Dinda hanya diam, berpura-pura tak mendengar apapun.

"Anjir, sikuntet budek beneran tau rasa lo!"

Raka terus menggerutu sementara Dinda terus mengabaikannya.

"RAKA PRASETYA! PIKET LO, JANGAN NGEMENG AJA!" sentak Aksal gemas. Aksal di kelas adalah ketua kelas yang sangat dijunjung tinggi dan dihormati. Tak ada seorang anggota kelas pun yang tak takut padanya. Sebab, kunci jawaban saat ujian adalah Aksal.

Raka, ia segera mengambil ember dan mulai mengisinya dengan air di wastafel didekat kelasnya.

"Ki, gue nebeng ya sama elo!"

Piket selesai dalam kurun waktu dua puluh menit. Dan waktu sudah menunjukan pukul 14.25. Diluarpun langit terlihat mendung.

Anggota yang piket hari Rabu sudah berlarian menuju tempat parkir, ada pula yang menunggu jemputan digerbang sekolah. Kecuali Dinda dan Aksal tentunya. Dinda berjalan menuju parkiran sepeda yang berada di sayap kiri sekolah tanpa menunggu Aksal mengunci pintu kelas.

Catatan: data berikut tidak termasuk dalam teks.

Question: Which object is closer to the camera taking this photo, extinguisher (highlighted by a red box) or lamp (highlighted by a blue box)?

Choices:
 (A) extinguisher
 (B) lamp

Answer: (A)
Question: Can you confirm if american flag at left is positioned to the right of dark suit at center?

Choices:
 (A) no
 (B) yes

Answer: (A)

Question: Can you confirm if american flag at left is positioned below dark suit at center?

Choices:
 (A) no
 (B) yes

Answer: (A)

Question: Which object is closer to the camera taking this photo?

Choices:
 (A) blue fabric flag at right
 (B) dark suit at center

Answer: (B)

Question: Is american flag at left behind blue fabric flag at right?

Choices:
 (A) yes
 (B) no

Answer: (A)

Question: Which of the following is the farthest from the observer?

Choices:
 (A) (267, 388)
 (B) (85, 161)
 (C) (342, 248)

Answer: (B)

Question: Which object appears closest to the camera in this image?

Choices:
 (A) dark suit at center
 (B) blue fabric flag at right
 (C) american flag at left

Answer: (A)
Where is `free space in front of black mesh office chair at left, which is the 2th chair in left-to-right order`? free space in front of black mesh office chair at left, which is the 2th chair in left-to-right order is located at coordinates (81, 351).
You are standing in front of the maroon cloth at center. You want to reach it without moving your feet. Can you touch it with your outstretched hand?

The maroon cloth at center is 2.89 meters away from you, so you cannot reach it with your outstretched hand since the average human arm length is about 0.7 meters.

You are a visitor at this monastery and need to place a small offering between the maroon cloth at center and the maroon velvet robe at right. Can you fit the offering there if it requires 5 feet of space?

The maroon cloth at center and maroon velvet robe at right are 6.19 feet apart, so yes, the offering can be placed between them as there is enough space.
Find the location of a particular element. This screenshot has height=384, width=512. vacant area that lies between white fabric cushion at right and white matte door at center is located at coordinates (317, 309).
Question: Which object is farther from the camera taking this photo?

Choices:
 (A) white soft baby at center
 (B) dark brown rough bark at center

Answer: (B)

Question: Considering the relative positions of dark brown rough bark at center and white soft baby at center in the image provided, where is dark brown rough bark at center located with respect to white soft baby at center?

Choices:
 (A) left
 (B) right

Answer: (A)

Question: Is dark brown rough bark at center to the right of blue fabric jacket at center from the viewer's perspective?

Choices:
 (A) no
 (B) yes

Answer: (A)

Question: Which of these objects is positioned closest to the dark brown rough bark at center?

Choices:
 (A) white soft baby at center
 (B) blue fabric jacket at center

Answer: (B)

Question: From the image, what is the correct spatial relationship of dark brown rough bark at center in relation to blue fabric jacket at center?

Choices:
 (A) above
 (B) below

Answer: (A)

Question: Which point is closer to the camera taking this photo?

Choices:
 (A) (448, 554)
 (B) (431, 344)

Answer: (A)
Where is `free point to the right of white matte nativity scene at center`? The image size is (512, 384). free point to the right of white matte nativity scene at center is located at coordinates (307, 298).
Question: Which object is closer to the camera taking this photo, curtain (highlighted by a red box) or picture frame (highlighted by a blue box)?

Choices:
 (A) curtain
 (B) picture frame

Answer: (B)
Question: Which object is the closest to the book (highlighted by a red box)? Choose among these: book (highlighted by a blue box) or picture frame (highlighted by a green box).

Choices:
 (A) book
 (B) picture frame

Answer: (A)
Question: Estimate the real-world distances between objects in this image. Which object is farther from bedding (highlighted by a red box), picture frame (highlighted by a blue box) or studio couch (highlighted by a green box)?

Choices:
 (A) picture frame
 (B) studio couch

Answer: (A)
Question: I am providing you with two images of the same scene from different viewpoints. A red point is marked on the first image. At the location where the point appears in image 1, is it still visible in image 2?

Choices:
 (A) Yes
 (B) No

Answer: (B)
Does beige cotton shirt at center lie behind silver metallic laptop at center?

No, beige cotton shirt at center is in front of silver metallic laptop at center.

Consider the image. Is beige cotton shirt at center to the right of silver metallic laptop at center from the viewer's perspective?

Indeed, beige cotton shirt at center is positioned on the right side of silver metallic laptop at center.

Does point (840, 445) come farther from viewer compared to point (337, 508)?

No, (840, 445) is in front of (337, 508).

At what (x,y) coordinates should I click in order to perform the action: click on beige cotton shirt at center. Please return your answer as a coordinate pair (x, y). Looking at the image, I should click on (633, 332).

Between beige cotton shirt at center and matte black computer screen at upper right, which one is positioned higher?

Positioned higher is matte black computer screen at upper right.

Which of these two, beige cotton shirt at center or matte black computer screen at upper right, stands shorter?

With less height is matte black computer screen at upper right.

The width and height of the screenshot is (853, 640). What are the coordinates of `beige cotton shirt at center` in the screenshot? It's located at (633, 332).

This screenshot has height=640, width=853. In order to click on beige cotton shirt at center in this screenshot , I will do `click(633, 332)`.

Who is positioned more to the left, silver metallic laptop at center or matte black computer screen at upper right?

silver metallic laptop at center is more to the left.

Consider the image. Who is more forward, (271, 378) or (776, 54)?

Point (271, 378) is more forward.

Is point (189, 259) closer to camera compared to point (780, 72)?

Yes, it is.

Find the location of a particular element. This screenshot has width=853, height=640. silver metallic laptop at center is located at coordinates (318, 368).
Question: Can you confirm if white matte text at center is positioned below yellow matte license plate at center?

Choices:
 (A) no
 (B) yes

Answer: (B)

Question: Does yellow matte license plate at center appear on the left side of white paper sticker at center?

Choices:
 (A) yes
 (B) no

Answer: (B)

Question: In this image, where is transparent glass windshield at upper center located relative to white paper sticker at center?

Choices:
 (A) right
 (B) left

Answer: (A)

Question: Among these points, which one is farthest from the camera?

"Ehm, Din." panggil Aksal, Dinda bergeming lalu menoleh kebelakang. Sementara Aksal berlari kecil hingga membuat rambutnya menari-nari. Pandangan indah itu membuat jantung Dinda kembali bereaksi, bertalu-talu dengan kencang yang menimbulkan irama yang menurut Dinda, aneh.

"Kenapa, Sal?"

Aksal menyejajarkan langkahnya dengan Dinda. "Mau temenin gue kasih kunci ke bang Ben nggak?" for your information, Bang Ben adalah petugas kebersihan sekolah yang selalu memegang dan diberi amanah untuk menyimpan kunci. Supaya, kunci tidak tertinggal dirumah, juga, rumah bang Ben berada tepat dibelakang sekolah.

Dinda mengangguk mantap diiringi rona merah diwajahnya. Kemudian mereka berjalan beriringan menuju parkiran sepeda. "Mendung" gumam Dinda pelan. Namun dapat terdengar dengan jelas ditelinga Aksal. Mungkin, karena suasana sekolah yang sudah sepi. Apalagi diparkiran ini hanya tinggal sepeda Aksal dan Dinda saja.

Kamu telah mencapai bab terakhir yang dipublikasikan.

⏰ Terakhir diperbarui: Jun 30, 2020 ⏰

Tambahkan cerita ini ke Perpustakaan untuk mendapatkan notifikasi saat ada bab baru!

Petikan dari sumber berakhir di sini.